SUPREME COURT OF INDIA
J.C. SHAH AND C.A. VAIDIALINGAM, JJ.
Yuvraj Digvijay Singh, Appellant
Versus
Yuvrani Pratap Kumari, Respondent.
Civil Appeal No. 905 of 1968, D/- 2-5-1969.
Advocates appeared
M/s. I. N. Shroff and Anand Prakash, Advocates, for Appellant; Mr. S. T. Desai, Senior Advocate, (M/s. I. M. Lall, S. R. Agarwal, Champat Rai, Sampat and E. C. Agarwal, Advocates with him), for Respondent.

Advocates:
For Appellant : B.A. Zargar, Adv.
For Respondents: Azhar ul Amin, Adv.

Headnote:

Hindu Marriage Act, 1955 - Section 12 and 12(1)(a) – Hindu Law - Voidable marriages Appellant had married respondent according to Hindu rites after marriage parties lived together for about three years at various places according to appellant during this period marriage was no consummated - Appellant filed an application before District Judge under Section 12 of Act praying that marriage between himself and his wife, respondent, being voidable, may be annulled by a decree of nullity - Whether respondent was impotent at time of marriage and has continued to be so till filling of present petition - Held, Court annulled marriage for reason that it was satisfied that - "quoad hunc et quoad hunc, these people cannot consummate marriage - Position in the case before us is entirely different.
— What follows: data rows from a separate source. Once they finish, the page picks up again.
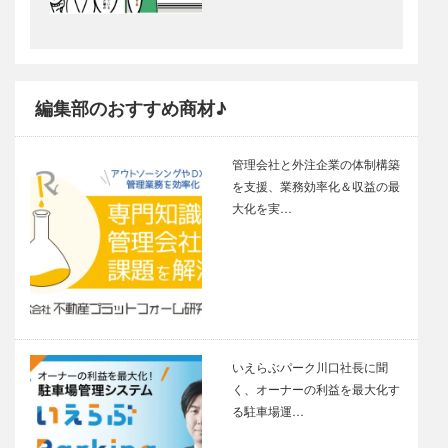
編集部のおすすめ商材♪
管理会社と外注企業の体制構築
を支援、業務効率化＆収益の最
大化を実…
いえらぶパーク川口社長に聞
く、オーナーの利益を最大化す
る駐車場運…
Neither of two Courts have found that marriage cannot be consummated in future and they have not also accepted the appellant s plea that respondent had always resisted his attempts to consummate the marriage - When once finding has been arrived at that appellant has not established that respondent was impotent at time of marriage and continued to be so until the institution of proceeding - Appeal dismissed.

Judgment

VAIDIALINGAM, J. : This appeal, by special leave, is directed against the judgment dated August 25, 1966 of the Circuit Bench of the High Court of Punjab at New Delhi, Confirming the judgment of the District Judge, Delhi, dismissing the petition filed by the appellant under Section 12 of the Hindu Marriage Act, 1955 (Act XXV of 1955) (hereinafter called the Act.)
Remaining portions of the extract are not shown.